Il portavoce del ministero della Difesa di Pechino ha dichiarato che «l’esercito cinese farà ciò che aveva annunciato». «La collusione tra Taiwan e gli Stati Uniti – ha aggiunto Tan Kefei – sprofonderà Taiwan in un disastro e danneggerà seriamente i compatrioti di Taiwan».

Secondo il tabloid nazionalista Global Times, nei prossimi giorni verranno provati anche missili a lungo raggio.

Antony Blinken ha provato a ribaltare le accuse cinesi, dichiarando di «sperare fortemente che Pechino non produrrà una crisi o cercherà una pretesa per aumentare la sua azione militare aggressiva».

Il segretario di Stato Usa ha poi assicurato che gli Stati uniti «rimangono impegnati nello loro politica sulla Cina» guidata dai princìpi del Taiwan Relations Act, ovvero esattamente quello che i cinesi li accusano di aver violato.

Ieri nell’aerea del war game ordinato da Xi si sono levati in volo un aereo P-8A Poseidon per il pattugliamento marittimo e un elicottero anti-sommergibile MH-60R statunitensi.

In precedenza la zona attorno alla città di Kaohsiung era stata controllata dai vecchi Mirage 2000 ed F-5 taiwanesi. Il ministero della difesa nipponico ha protestato perché cinque missili balistici sono piovuti in mare all’interno della zona economica esclusiva del Giappone.

Come l’Ucraina?

C’è chi in queste ore avanza un paragone tra le esercitazioni attorno a Taiwan e quelle ordinate dal presidente russo Vladimir Putin alla vigilia dell’invasione dell’Ucraina.

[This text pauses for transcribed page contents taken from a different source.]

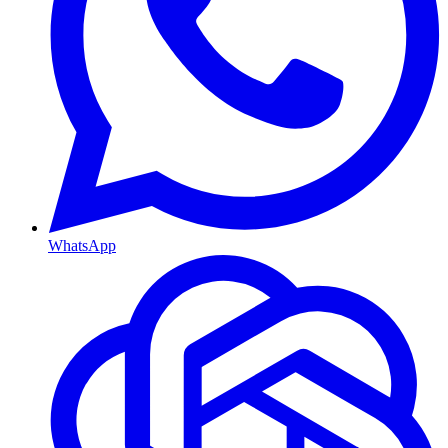
WhatsApp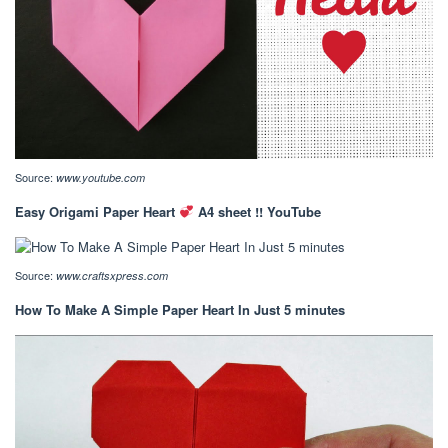
Source:
www.youtube.com
Easy Origami Paper Heart
A4 sheet !! YouTube
Source:
www.craftsxpress.com
How To Make A Simple Paper Heart In Just 5 minutes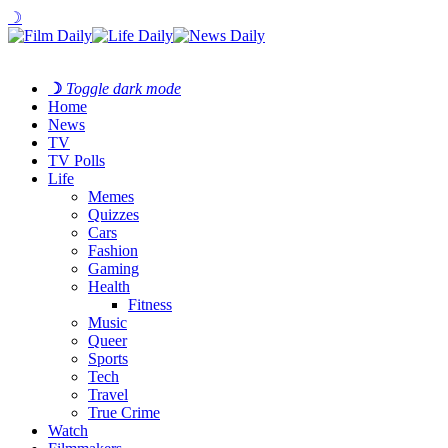
☽
☽
Toggle dark mode
Home
News
TV
TV Polls
Life
Memes
Quizzes
Cars
Fashion
Gaming
Health
Fitness
Music
Queer
Sports
Tech
Travel
True Crime
Watch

Ma la Cina sa bene cosa rappresenta Taiwan per gli Usa, che con ogni probabilità entrerebbero in guerra in caso di attacco di Pechino. Come ha spiegato qualche mese fa al Senato americano Ely Ratner, «Taiwan si trova in uno snodo critico all’interno della prima catena di isole, che connette una rete di alleati e partner degli Stati uniti che si estende dall’arcipelago giapponese fino alle Filippine e nel Mar cinese meridionale, fondamentale per la sicurezza della regione e per la difesa degli interessi vitali degli Stati uniti nell’Indo-Pacifico».

«Geograficamente», ha aggiunto il sottosegretario alla difesa responsabile per le questioni di sicurezza dell’Indo-Pacifico, «Taiwan si trova anche lungo le principali rotte commerciali che forniscono linee di comunicazione marittime per gran parte del commercio mondiale e del trasporto di energia».

Nella speranza che nelle prossime ore non si verifichi alcun incidente (un drone cinese che sorvolava l’isola di Quemoy, controllata da Taiwan, ieri, fortunatamente, non è stato colpito) nelle prossime ore la parola tornerà agli Stati Uniti e a Taiwan.

Come reagiranno a loro volta a quelle che il governo di Taipei ha definito «azioni irrazionali che mettono a repentaglio la pace nella regione»?

La diplomazia di Pechino intanto ha giustificato la sua risposta in sede Asean. «Il piano degli Usa di utilizzare Taiwan per contenere la Cina non avrà mai successo e non invertirà la tendenza storica del ritorno inevitabile di Taiwan alla madrepatria», ha dichiarato il ministro degli esteri, Wang Yi, a margine di un incontro dell’Associazione delle nazioni del sudest asiatico.